Economic update for the week ending July 9, 2022

Stock markets finished the week higher – Signs of cooling inflation, and three straight weeks of declining gas prices from their peak in mid June had investors optimistic about future earnings, interest rate increases, supply chain issues, and labor shortages. On Thursday, ADP – the nation’s largest payroll company, estimated job growth above the level of expectations. On Friday, the Labor Department reported that 372,000 new jobs were created in June. That was 100,000 jobs more than what was expected. With job growth so robust and unemployment so low it’s hard to see how consumer spending, which accounts for almost 70% of the U.S. economy, will stall. If consumers keep spending, it will be hard to bring down inflation. Experts and the Fed had hoped that higher interest rates would increase borrowing costs for companies and slow the pace of hiring. As of June, that has not happened. Job growth for the first half of 2022 is at the highest levels ever recorded and the second quarter job gains were the highest in half a century. It is hard to imagine inflation declining to a healthy level without slowing job growth and wages. Investors now expect further and swifter action by the Fed than they did in the first three days of the week as a result of the strong job growth numbers in June. The CPI report is due out next Wednesday. That will be the best gauge of how the Fed’s actions have impacted inflation so far. The Dow Jones Industrial Average closed the week at 31,338.15 up 0.1% from 31,097.26 last week. It is down 13.8% year-to-date. The S&P 500 closed the week at 3,899.38, up 1.9% from 3,825.33 last week. The S&P is down 18.2% year-to-date. The NASDAQ closed the week at 11,635.31, up 4.6% from 11,127.85 last week. It is down 25.6% year-to-date

U.S. Treasury bond yields higher this week – The 10-year treasury bond closed the week yielding 3.09%, up from 2.88% last week. The 30-year treasury bond yield ended the week at 3.27%, up from 3.11% last week. We watch bond yields because mortgage rates often follow treasury bond yields.

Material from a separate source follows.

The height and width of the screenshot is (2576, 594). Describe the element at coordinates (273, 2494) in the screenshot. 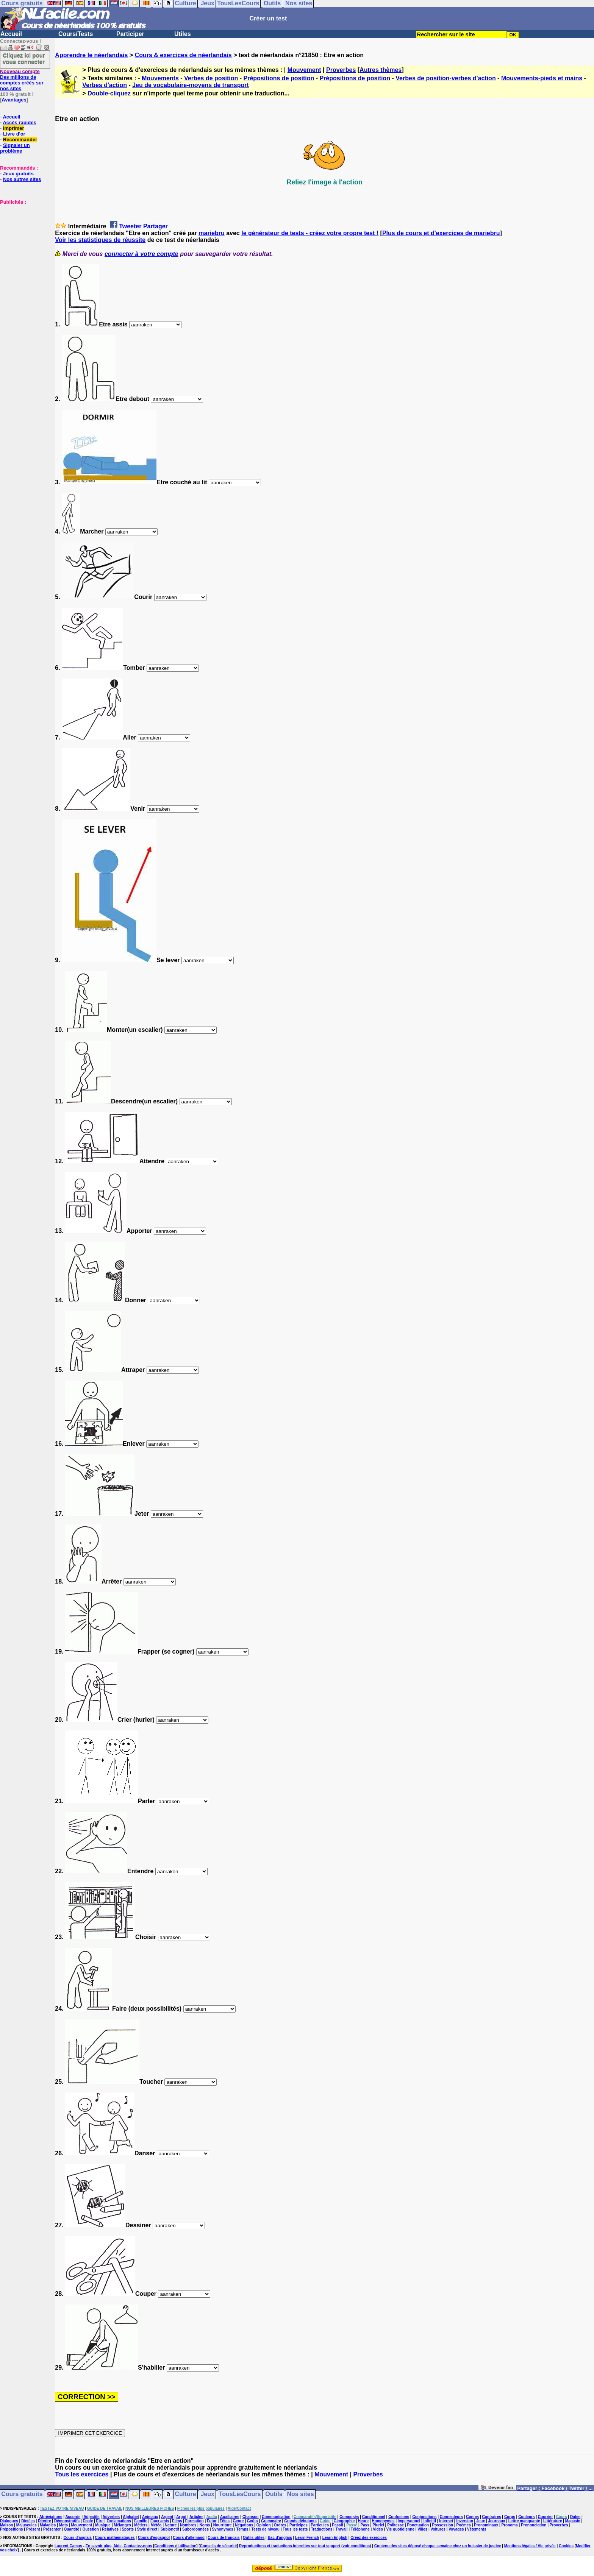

Mortgage rates – The Freddie Mac Primary Mortgage Survey reported that mortgage rates as of June 30, 2022, for the most popular loan products were as follows: The 30-year fixed mortgage rate was 5.30%, down from 5.70% last week. The 15-year fixed was 4.45%, down from 4.83% last week. The 5-year ARM was 4.19%, down from 4.50% last week. Rates were lower Friday. The 30-year jumped a little at the end of the week after the strong jobs report. The hope is that job growth will stall as the Fed raises rates and tightens credit in order to slow the economy to curtail inflation. Such strong job growth and low unemployment puts more pressure on inflation. Next week’s survey rates should be a little higher.

The U.S. economy added 372,000 new jobs in June – The Department of Labor and Statistics reported that 372,000 new jobs were added in June. That exceed experts expectations by 100,000 jobs. They expected interest rate hikes and other tightening measures by the Fed to slow the overheated economy and would slow hiring. The unemployment rate held steady at 3.6% which is just slightly higher than the 52-year low of 3.5% just before the pandemic. The labor-force participation rate (the share of workers with a job or actively looking for a job) was 62.2% in June, down from 62.5% in May. It is well below the 63.6% level before the pandemic. Experts are puzzled as to why more employees are not returning to the workforce, especially with wages higher, pandemic stimulus running out, and so many available job openings. Survey data reported that there were 11.3 million available Jobs which amounted to about 2 positions for every job seeker. Average hourly wages increased 5.1% from one year ago. Wages were up 5.2% year-over-year in May and 5.5% year-over-year in April which may be a sign that inflation may be moderating.